To solve the problem of adding the fractions [tex]\(1 \frac{6}{10} + \frac{3}{5}\)[/tex], follow these steps:
### Step 1: Convert the mixed number to an improper fraction or a decimal
1. Identify the mixed number: [tex]\(1 \frac{6}{10}\)[/tex].
2. Convert the mixed number to a decimal: [tex]\(1 \frac{6}{10}\)[/tex] means [tex]\(1 + \frac{6}{10}\)[/tex].
- [tex]\(\frac{6}{10}\)[/tex] as a decimal is [tex]\(0.6\)[/tex].
- Therefore, [tex]\(1 + 0.6 = 1.6\)[/tex].
Hence, [tex]\(1 \frac{6}{10} = 1.6\)[/tex].
### Step 2: Convert the second fraction to a decimal
1. Identify the fraction: [tex]\(\frac{3}{5}\)[/tex].

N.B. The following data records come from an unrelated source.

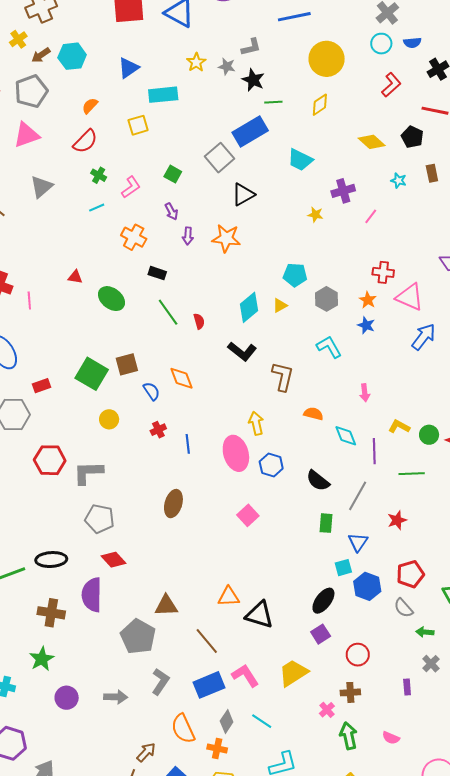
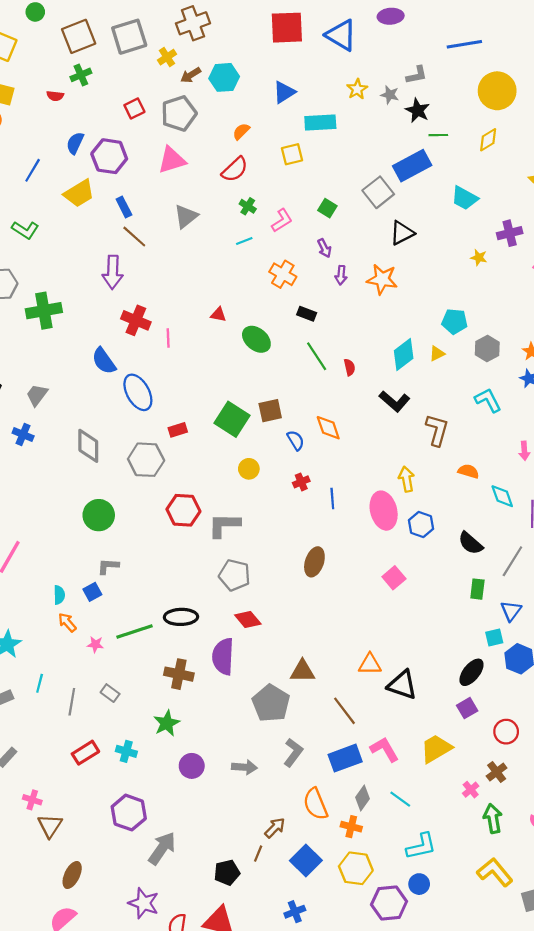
brown cross: (350, 692) -> (497, 772), turned -36

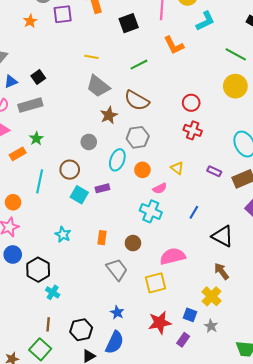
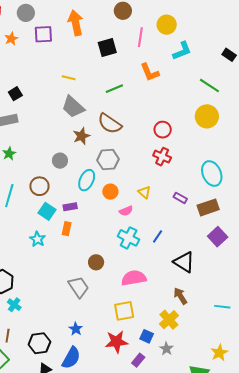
cyan cross: (151, 211) -> (129, 238), moved
cyan star: (63, 234) -> (37, 239), moved
orange rectangle: (102, 238) -> (67, 229), moved
yellow square: (156, 283) -> (124, 311), moved

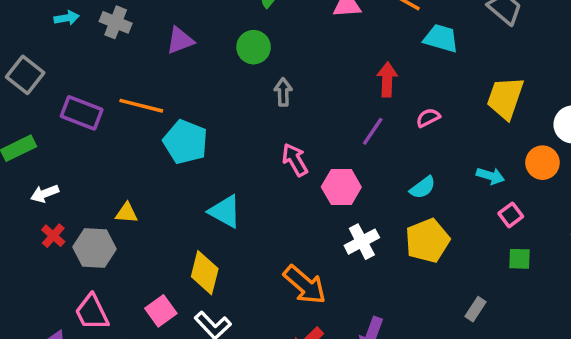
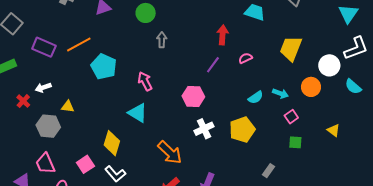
orange line: (141, 106) -> (79, 44), turned -45
pink arrow: (295, 160) -> (145, 81), moved
cyan semicircle: (423, 188) -> (256, 97), moved
white arrow: (45, 193) -> (43, 87), moved
cyan triangle: (225, 211) -> (138, 113), moved
red cross: (53, 236) -> (23, 101), moved

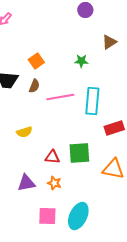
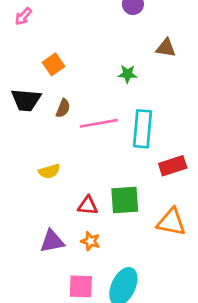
brown triangle: (109, 42) -> (166, 48), turned 42
orange square: (36, 61) -> (53, 64), moved

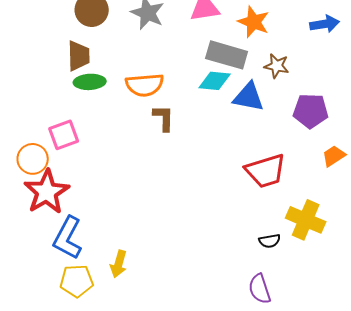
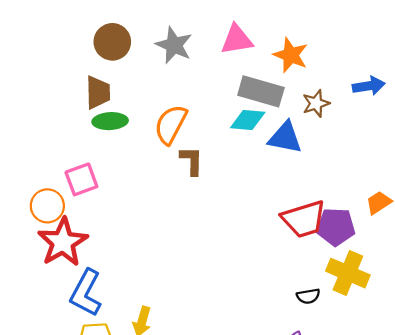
blue arrow: (325, 24) -> (369, 86), moved
brown star: (277, 66) -> (316, 103), turned -30
orange semicircle: (145, 85) -> (171, 124), turned 123
purple pentagon: (311, 111) -> (336, 227), moved

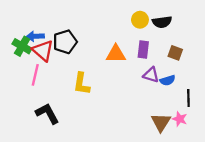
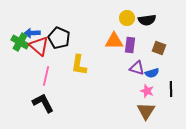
black pentagon: (65, 42) -> (59, 38), turned -30
orange triangle: (116, 54) -> (114, 41), moved
pink line: (35, 75) -> (46, 76), moved
yellow L-shape: (82, 84) -> (79, 65), moved
pink star: (180, 119) -> (147, 91), moved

2. Convert the fraction to a decimal:
- [tex]\(\frac{3}{5} = 0.6\)[/tex].
### Step 3: Add the decimals
1. Add the decimals:
- [tex]\(1.6 + 0.6 = 2.2\)[/tex].
### Step 4: Separate the integral part and the fractional part of the result
1. Identify the integral part: The integral part of [tex]\(2.2\)[/tex] is [tex]\(2\)[/tex].
2. Identify the fractional part: The fractional part of [tex]\(2.2\)[/tex] is [tex]\(0.2\)[/tex].
Therefore, the final result of adding [tex]\(1 \frac{6}{10} + \frac{3}{5}\)[/tex] is:
- The first fraction as a decimal: [tex]\(1.6\)[/tex].
- The second fraction as a decimal: [tex]\(0.6\)[/tex].
- The sum of the fractions: [tex]\(2.2\)[/tex].
- The integral part of the sum: [tex]\(2\)[/tex].
- The fractional part of the sum: [tex]\(0.2\)[/tex].
Note: The fractional part [tex]\(0.2\)[/tex] might have a slight imperfection due to floating-point arithmetic, resulting in a tiny deviation ([tex]\(0.20000000000000018\)[/tex]), but the main value remains [tex]\(0.2\)[/tex].